Par ailleurs, comment ignorer que le cocotier donne des fruits ? Sans doute y a-t-il dans
cette indication une référence à la production et à l’économie agricoles, ainsi qu’à l’abondance
accordée par la nature elle-même.
Quant au soleil levant, semblable au « soleil de justice », il traduit la promesse de l’espérance, le
jour à venir plein de promesse, le jour élu qui accompagne la naissance d’un État nouveau engagé
dans le travail de sa propre naissance et formation. Mais la position du soleil interpelle, car elle n’est
pas neutre.
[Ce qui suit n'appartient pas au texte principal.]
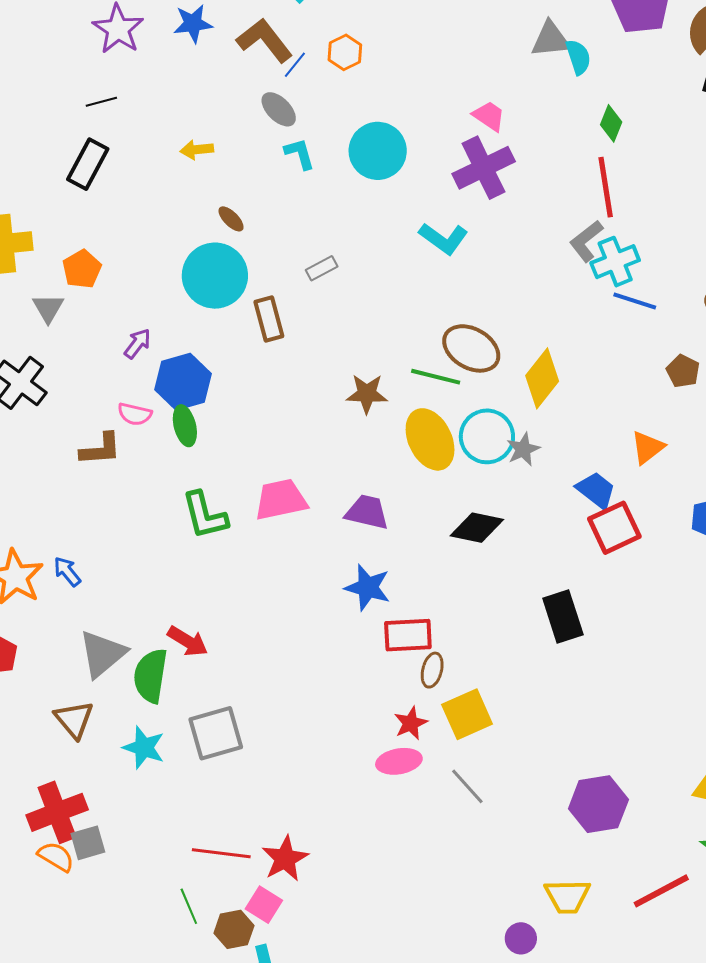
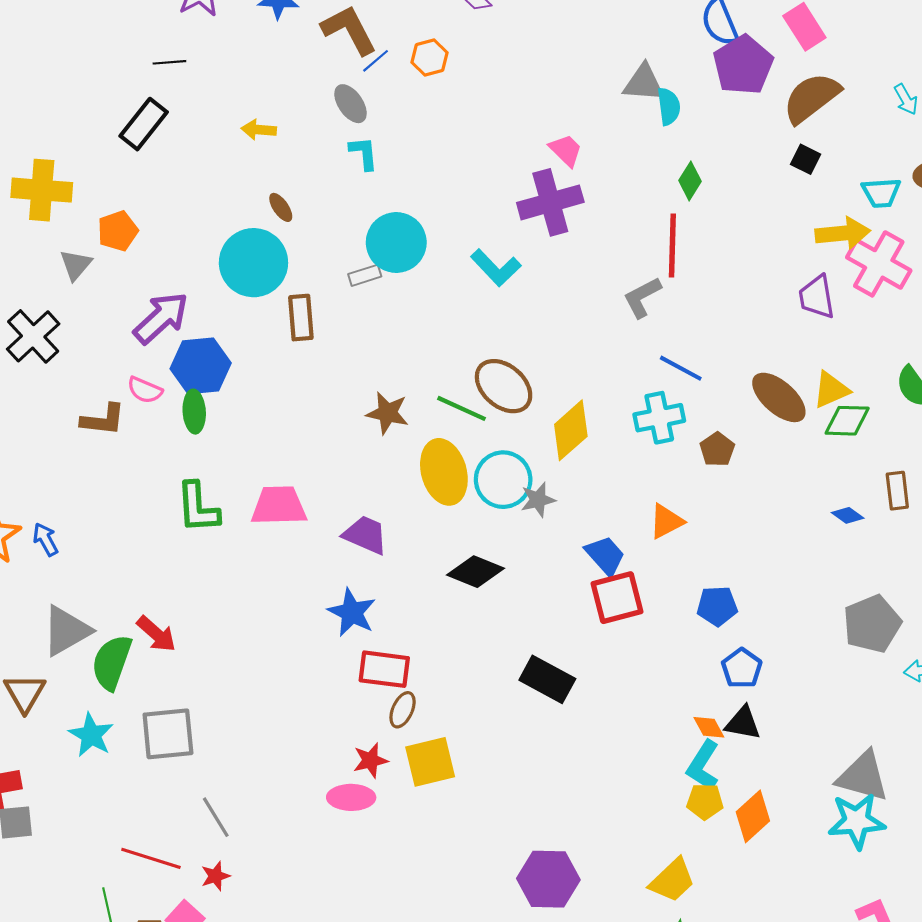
cyan circle: (378, 151) -> (396, 242), moved
cyan cross: (615, 262) -> (659, 418), moved
purple arrow: (138, 344) -> (161, 318), size x1.8
black rectangle: (563, 616) -> (547, 679), turned -54
gray line: (467, 786) -> (216, 817), moved
red star: (285, 859) -> (215, 876), size x0.6

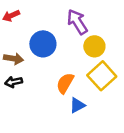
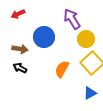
black arrow: (14, 82) -> (20, 68), turned 40
blue triangle: (77, 105) -> (90, 93), moved

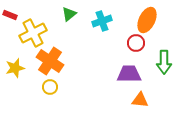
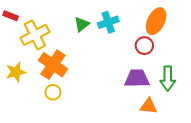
green triangle: (69, 14) -> (82, 24), moved
green arrow: (164, 62) -> (168, 78), moved

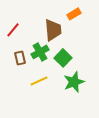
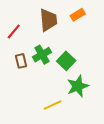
brown trapezoid: (53, 30) -> (48, 20), moved
yellow line: (39, 81) -> (53, 105), moved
En effet, placé juste au-dessus de l’éléphant, ce soleil naissant devient pour lui comme
objet d’adoration ; ainsi les concepteurs du blason reprennent-ils une antique tradition dont parle
Pline l’Ancien (voir plus bas).
Bien évidemment, en l’espèce, l’éléphant est le symbole central et principal. Il ordonne la
disposition des symboles, le sens des armoiries et structure ainsi le blason ivoirien. Et pour mieux
saisir l’importance de l’éléphant, passons au tour ses principales qualités emblématiques.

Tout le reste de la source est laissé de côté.